Once you got a bunch of eager young kids into one RTS, suddenly they wanted to know about others. Soon I had folk who distinctly would've shunned "space shite" asking about Starcraft and soon enough Command & Conquer. These kids who'd never let themselves be called nerds in a million years were now desperately figuring out how to construct additional pylons. Wild stuff. You should've seen their faces when I showed them Shogun: Total War for the first time where you could have thousands of dudes on screen at once. There was also an actual Braveheart video game too...it was just, not very good.
It didn't really last of course. Most drifted back to their preferred series like FIFA. But for a little while, they wanted to know. I won't forget how easily Age of Empires got a whole bunch of kids who had no interest in strategy games hooked on the genre with the simple promise of representation.

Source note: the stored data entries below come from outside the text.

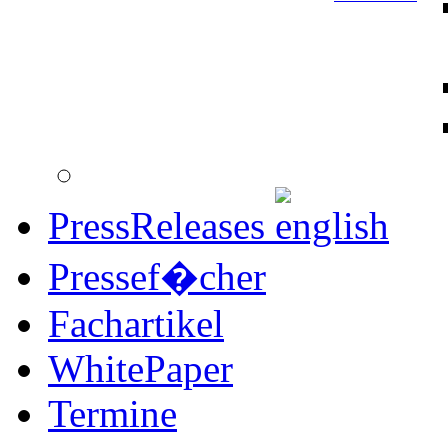
PressReleases
Pressef�cher
Fachartikel
WhitePaper
Termine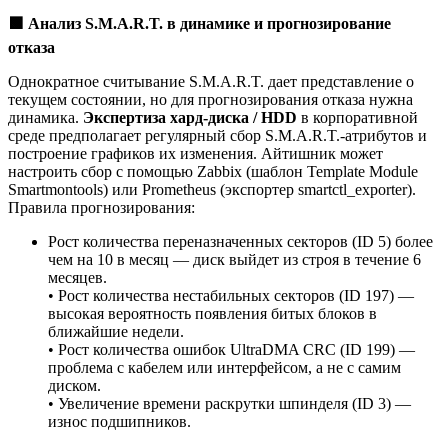
🟩
Анализ S.M.A.R.T. в динамике и прогнозирование
отказа
Однократное считывание S.M.A.R.T. дает представление о
текущем состоянии, но для прогнозирования отказа нужна
динамика.
Экспертиза хард-диска / HDD
в корпоративной
среде предполагает регулярный сбор S.M.A.R.T.-атрибутов и
построение графиков их изменения. Айтишник может
настроить сбор с помощью Zabbix (шаблон Template Module
Smartmontools) или Prometheus (экспортер smartctl_exporter).
Правила прогнозирования:
Рост количества переназначенных секторов (ID 5) более
чем на 10 в месяц — диск выйдет из строя в течение 6
месяцев.
• Рост количества нестабильных секторов (ID 197) —
высокая вероятность появления битых блоков в
ближайшие недели.
• Рост количества ошибок UltraDMA CRC (ID 199) —
проблема с кабелем или интерфейсом, а не с самим
диском.
• Увеличение времени раскрутки шпинделя (ID 3) —
износ подшипников.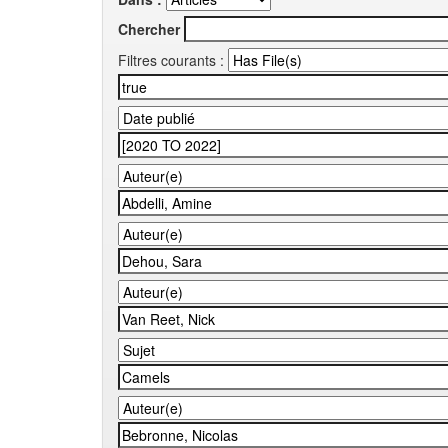
Chercher
Filtres courants :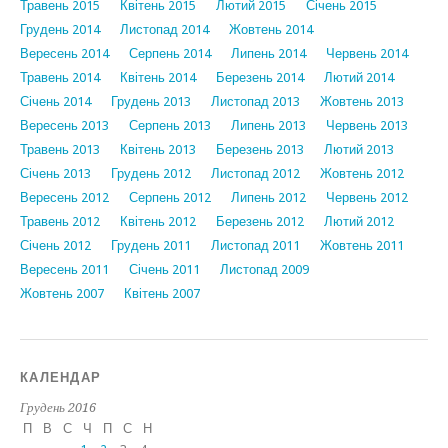
Травень 2015
Квітень 2015
Лютий 2015
Січень 2015
Грудень 2014
Листопад 2014
Жовтень 2014
Вересень 2014
Серпень 2014
Липень 2014
Червень 2014
Травень 2014
Квітень 2014
Березень 2014
Лютий 2014
Січень 2014
Грудень 2013
Листопад 2013
Жовтень 2013
Вересень 2013
Серпень 2013
Липень 2013
Червень 2013
Травень 2013
Квітень 2013
Березень 2013
Лютий 2013
Січень 2013
Грудень 2012
Листопад 2012
Жовтень 2012
Вересень 2012
Серпень 2012
Липень 2012
Червень 2012
Травень 2012
Квітень 2012
Березень 2012
Лютий 2012
Січень 2012
Грудень 2011
Листопад 2011
Жовтень 2011
Вересень 2011
Січень 2011
Листопад 2009
Жовтень 2007
Квітень 2007
КАЛЕНДАР
Грудень 2016
П
В
С
Ч
П
С
Н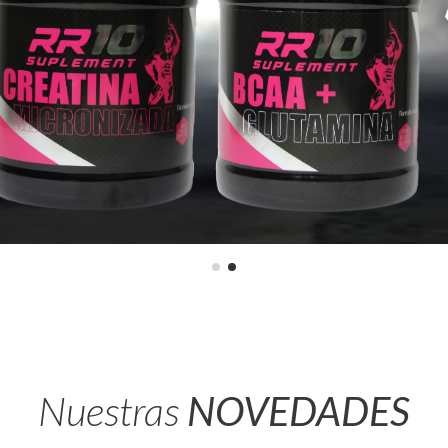
Nuestras
NOVEDADES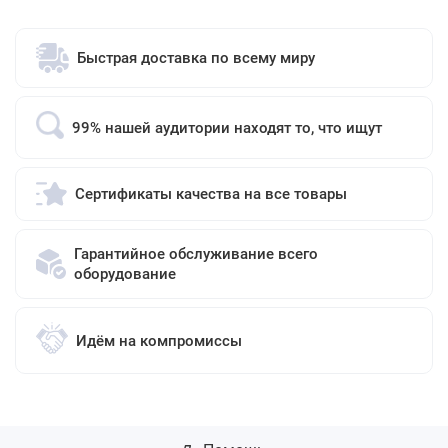
Быстрая доставка по всему миру
99% нашей аудитории находят то, что ищут
Сертификаты качества на все товары
Гарантийное обслуживание всего
оборудование
Идём на компромиссы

How powerful it can be to see something of yourself in the art available to you. For me, however, my taste in games only broadened while my relationship with my Scottish identity grew more complicated over time as I found myself repulsed by nationalism but deeply connected with my heritage. Sometimes my personal feelings hover around that famous speech from Renton in Trainspotting, which came out a year after Braveheart.
Age of Empires 2 helped me understand not only the value of representation at a very young age, but, as I grew older and more disillusioned, also helped me see how dire the representation people often get is. We spend so much time struggling to get a seat at the table that we don't get any time there to discuss the full spectrum of our experiences. On the rare occasion a game covers our history, it's not from a Scottish perspective, and you do wonder how warped our sense of self has become from external romanticism. Where are the tales that wrestle with our identity, our position as a nation of colonisers and the colonised? That expose more personal truths about what being Scottish really means? If Age of Empires 2 could so easily draw folk around me in, how easily could it have shown us a more thoughtful story?
As keenly as I am aware of the topics and stories of Scotland that remain untouched, I can see the blank spaces of my own understanding, where whole nations and peoples have barely had their stories told in favour of another story about the plight of the privileged.
I am dying for more Scottish games and, well, games from every kind of folks. Cause when you get these games, when you let people celebrate their own history and culture, you can invite them into whole new ideas. There's power in that beyond just getting them to sit down with another genre.
With the Definitive Edition here, I doubt it'll have the impact it did on a bunch of hopeless kids back in the 90s but I'm tempted to return, to get a wee slice of my own history through the lens of an accessible RTS. Even if it's only to long for more substantial games about my home country. Well, that and to see if they sorted out the bloody awful accents.